Data di pubblicazione: Martedì, 23 Ottobre 2007

TRAGUARDI SOCIALI / n.27 Settembre / Ottobre 2007 :: Il documento del Mcl sulle Settimane Sociali

100 Anni Settimane Sociali


IL DOCUMENTO DEL MCL SULLE SETTIMANE SOCIALI


       Cento anni fa si aprivano le settimane sociali con una riflessione su: contratti di lavoro, cooperative, organizzazioni sindacali e scuola.

       Un inizio che noi vorremmo ricordare con una nuova tappa, perché ora, come allora, la questione sociale legata alle problematiche inerenti al lavoro rappresenta una vera emergenza, spesso ignorata ed assorbita da ben altre questioni, certamente di non trascurabile importanza, ma che costituiscono, non di rado, un alibi per disquisizioni scientifiche intellettuali o pseudo tali.

       Tutta la dottrina sociale della Chiesa ed in particolare modo il Vangelo del Lavoro hanno sempre posto l’accento sulle necessità di riflettere sul lavoro, non solo per il suo impatto politico, sociale ed economico, ma, soprattutto, perché esso investe una dimensione della persona umana essenziale di valenza ontologica.

       Per noi del MCL, il lavoro è la ragione del nostro impegno nella società, non solo per rimarcare una specificità che comunque rivendichiamo con orgoglio, ma soprattutto perché riteniamo con profonda convinzione che il lavoro è comunque “la chiave essenziale” di tutte le questioni e attiene alla sfera della Libertà senza alcuna coniugazione al plurale.

       Tanto è vero che il santo Padre Giovanni Paolo II ha gridato che non c’è l’libertà senza lavoro, definendo la disoccupazione una vera piaga sociale.
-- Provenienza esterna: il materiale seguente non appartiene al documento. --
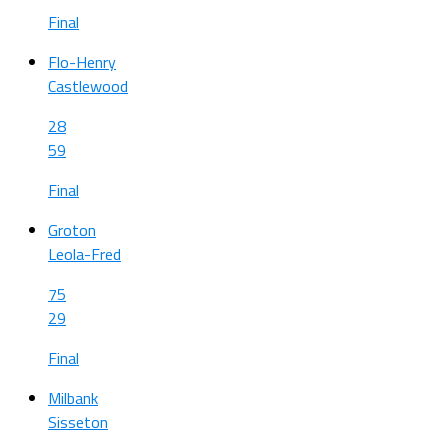
Final
Flo-Henry
Castlewood
28
59
Final
Groton
Leola-Fred
75
29
Final
Milbank
Sisseton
      Occupazione e disoccupazione diventano, quindi, le facce di una medaglia forgiata in modo diverso con il conio della libertà. I diversi sistemi politici-economici rappresentano i campi di battaglia dove si gioca la vitale partita della e per la libertà; le istituzioni politiche rappresentano gli strumenti attraverso i quali si ampliano o si restringono gli spazi di libertà; le rappresentanze democratiche, nelle diverse articolazioni sociali, giocano un ruolo di vitale importanza nei processi di crescita della società; le diverse specificazioni e forme di libertà (politiche ed economiche, individuali e collettive, sociali ed istituzionali) diventano strumenti per affermare la libertà tout court, riconducibile, come abbiamo detto, al lavoro nella sua dimensione soggettiva.

       Ripensare il lavoro ed al lavoro, secondo il nostro Movimento, deve diventare una costante, capace di incidere nei meccanismi di formazione delle coscienze, corrodendo una cultura datata, vecchia ed obsoleta, che non ha proprio nessuna ragione di esistere in un sistema globalizzato, dove la naturale spinta verso l’affermazione dei diritti di libertà ben si coniuga con la naturale esigenza della persona umana a vedersi riconosciuti quei diritti inalienabili ed indisponibili che appartengono all’uomo in virtù del suo rapporto di figliolanza con il Creatore, a prescindere da qualsiasi riferimento trascendentale, che investe il rapporto tra fede e ragione. Per questo insistiamo, richiamando l’attenzione di tutti, a ripercorre la vecchia pista del lavoro, forti di una sempre più ricca Dottrina Sociale e di un Magistero sempre più attento alla grande questione del lavoro, nella consapevolezza che non ci sono altre chiavi per aprire le porte di una felicità terrena. Una felicità che si realizza certamente attraverso il soddisfacimento dei bisogni materiali (individuali e collettivi), ma anche attraverso il soddisfacimento di quei bisogni immateriali, avvertiti con sempre più forza da tutti coloro che non vogliono essere soggetti passivi di un mondo tendenzialmente proiettato verso uno sfrenato consumismo, causa ed effetto di una strisciante alienazione esistenziale.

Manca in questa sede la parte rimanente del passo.